~大気汚染対策の本気度を証明する~
私が南京で長期滞在を始めた2001年ごろは、南京市内の玄武湖に、腹を上にして死んでいる魚が湖岸に何匹も見られた。生活排水や工場排水、農業肥料などが流入して、玄武湖が富栄養化状態となり、魚類が死亡する一種の公害なのだろうと私は思った。
日本では1950年代後半から、70年代前半にかけて高度経済成長政策で、環境保護より開発を優先し、大気や水質、土壌が汚染され“公害列島”と言われ時期があった。この経験から南京市は今、“公害”初期の状況になり始めているのではないかと私は憂慮していた。空全体を茜色に染めて西に沈む太陽も、スモッグのような霞がかかっていた。友人の「老南京人」に訊くと、「私たちが子供の頃の空はどこまで青く透き通り、残照もみんなの顔を赤く染めて、それは見事でした」という。
南京市の大気汚染は、私が帰国した2013年夏ごろまでにはほぼ解消され、透き通った空の青さや茜色の残照は、「老南京人」が自慢する昔に戻っていた。

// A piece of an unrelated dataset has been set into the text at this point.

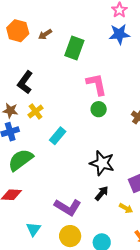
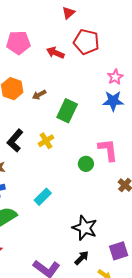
pink L-shape: (96, 84) -> (108, 150), moved
green circle: (99, 109) -> (86, 164), moved
yellow cross: (36, 111) -> (46, 141), moved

2013年1月には中国国内でPM2.5による大規模な大気汚染が発生したが、マスクをして外出するほどだった北京の大気汚染も2019年ごろには劇的に改善され、日本のメディアでも汚染の解消が報道されていた。日本では“公害列島”の汚名が返上されるまで30年間余りかかったのに比べ、中国は10年足らずで解消したことになる。「美しい中国を建設する」という中国の環境保護対策の本気度は、このことからも明らかといえる。
~中国の伝統的な価値観の重要性を強調~
「現代シルクロード」は、古代とは比較にならない程、発展速度が速くなっている。リチウムイオン電池の開発で2019年のノーベル化学賞を受賞した吉野彰氏は、開発の研究を開始した38年前には、今日のようなスマホ社会をまったく予想していなかったと述懐している。ノーベル賞受賞者ですら驚きを隠せないほどに、現代の発展進歩は速くなっている。「二つの百周年」までに、われわれが想像するよりはるかに大きな「中国の夢」が実現することは充分考えられる。社会が大きく変わっていく中で、守るべきものもまた多い。

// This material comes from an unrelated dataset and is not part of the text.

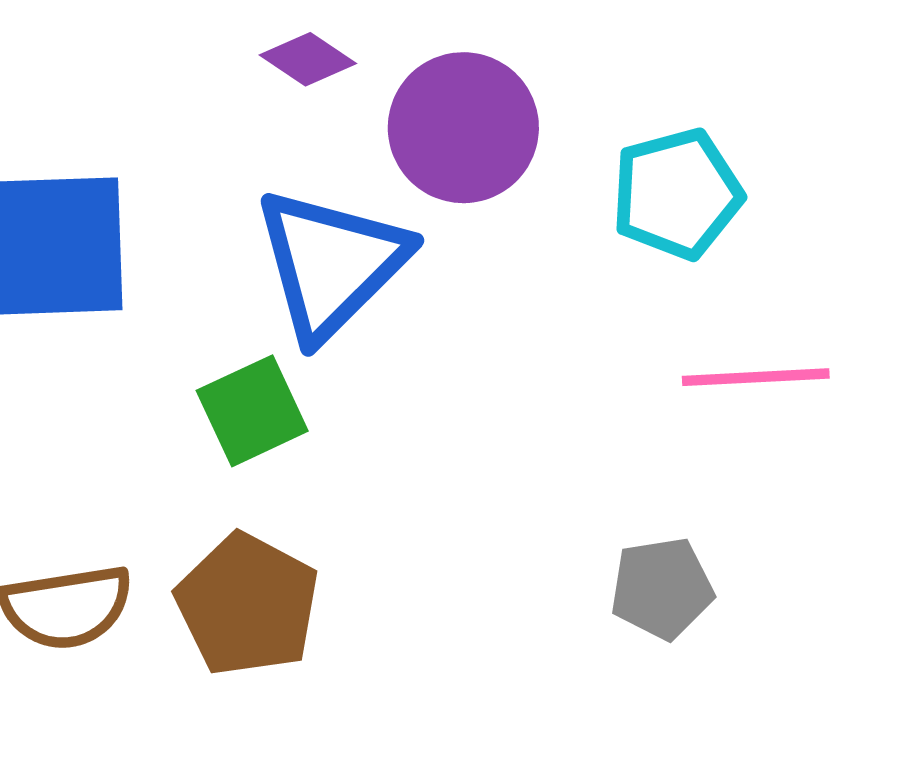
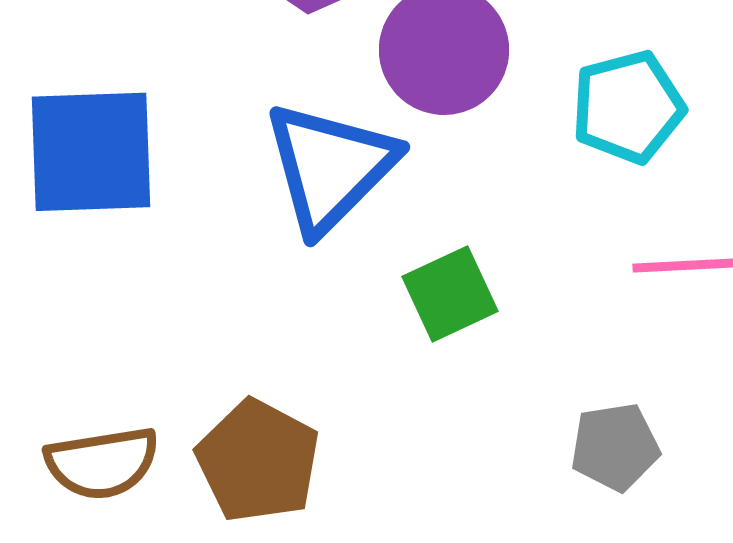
green square: (252, 411) -> (450, 294), moved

習近平主席は、第二巻の九章<文化への自信を固める>の「家庭を重んじ、しつけを重んじ、家風を重んずる」という項目の中で、中国の伝統的な価値観の重要性を次のように指摘する。
「中華民族は昔から家庭生活を重視してきた。<老人を尊び子どもを愛す><良妻がいれば夫は安心して仕事ができる><母は慈しみ、子は孝養を尽くす><兄は弟に兄弟としての愛情を尽くし、弟は兄を慎み敬う>(中略)といった中華民族の伝統的な家庭の美徳は、中国人の心の中に深く刻まれ(中略)薪の火のように代々続いていくのを支える重要な精神的力であり、家庭の文明建設の貴重な精神的財産である」
つまり、物質的な豊かさだけでなく、精神的な豊かさもまたかけがえのない財産であり、人々が幸福感を得られるかどうかの大きな要素であるということを力説する。国を富ませるものは、科学技術や経済政策などに限らない。長い歴史の中で育まれてきた中華民族の美徳や伝統的な価値観を守り、次の世代へ伝えていくことの重要性を、習近平主席は強調している。

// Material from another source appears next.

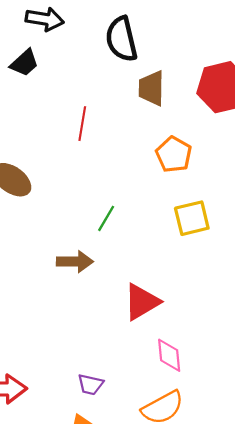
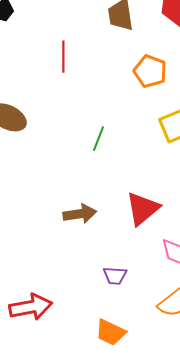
brown arrow: (75, 262) -> (80, 214), moved
purple trapezoid: (90, 384) -> (115, 276), moved

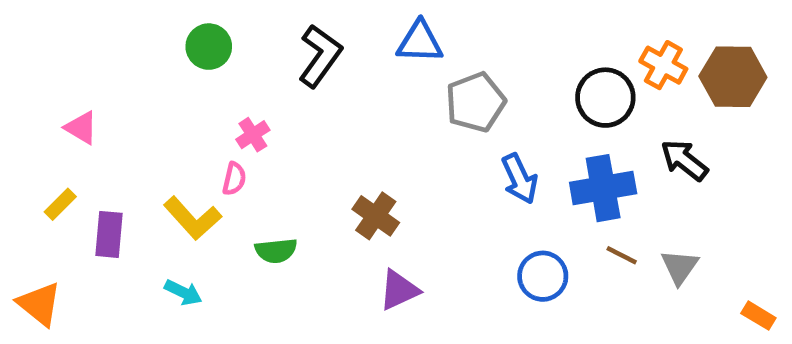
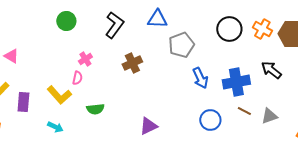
black circle: (605, 98) -> (229, 29), moved
brown cross: (376, 216) -> (132, 63), moved, turned 30
gray triangle: (680, 267) -> (269, 116), turned 36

最近の中国では、一人で羊肉などの火鍋を食べる「一人鍋」や、電話ボックス型の中で歌う「一人カラオケ」、「独身向けのスナック菓子」など、独身者用に“おひとり様”のサービスがはやり、年配者との「世代間ギャップ」が広がっている。このことを予見して憂慮した習近平主席は、伝統的な価値観がなくなることを事前に警告しているのだろう。
この第一、二巻に掲載されている各スピーチの中には、読書好きな習近平主席らしく、度々論語や漢詩が登場するが、項目ごとに注釈が付けられ、漢詩が好きな私にとって、楽しく味わいながら読むことが出来た。政治や経済などさまざまな側面から現代中国を理解したいと考える方にとっても極めて有用な書である。多くの人がお読みになることをお勧めしたい。